I think that blogs were initially a great experience for writers because they enabled us to connect, and that made the process of writing a little less lonely at times.
However, back when blogs were all the rage and everyone except Dennis Lehane had one to three they were posting on regularly, it was easy to get sucked down into the black hole of time theft.
And it's still easy to do that, just in other ways.
While I appreciate the support and motivation that comes from other writers at time, there came a point this summer when Marietta Miles summed up an issue for me; too much talk about writing instead of writing.
It's important to make sure that you balance your priorities, and that you don't let the sometimes fun activities get in the way of actually writing. Nobody needs to belong to five critique groups. Nobody needs to attend every marketing seminar. Nobody needs to take course after course when manuscripts are sitting unfinished, gathering dust.
At some point, we all have to put our big girl or boy pants on and get down to the business of being a serious writer if we want to be taken seriously. That doesn't mean don't socialize. It doesn't mean you have a support group you can be accountable to or run things by as needed.
It just means that your top priority remains the writing.
I had to shut off the world a bit this summer in order to get a manuscript done. Due to the fact that I did have a support group, and I was challenged by Mindy Tarquini to push myself out of my comfort zone, I ended up making significant changes I'd never expected to make. A month ago I wasn't even close to done, but over the past month I cut down my input and focused on the output.
Last night, I put the final touches on this manuscript and in a rare moment for me, I walked away happy with the ending and with a sense of satisfaction that I didn't think possible weeks ago.
I wouldn't have reached this point without motivation, but I also wouldn't have reached this point without prioritizing my time.
A person I knew (not an author or part of my network, but a schoolteacher) once got really snippy with me because they asked for a blog post and I wasn't able to produce one immediately.
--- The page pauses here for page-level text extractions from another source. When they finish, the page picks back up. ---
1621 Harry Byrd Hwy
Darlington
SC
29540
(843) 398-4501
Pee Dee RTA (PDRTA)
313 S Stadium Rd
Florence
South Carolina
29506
They pointed to another writer who'd come through when I hadn't, and they were a "bigger name."
I pointed out that they write full-time and that I balance full-time work and a family with my writing time. It's important to remember what your life responsibilities are when you commit your time to things. Prioritize. You don't need to take every publicity opportunity offered and you don't need to feel guilty for sometimes saying no.
You do need to make sure that you stay on track with your writing goals. After all, what's the point of every publicity opportunity if you never have anything ready to publish?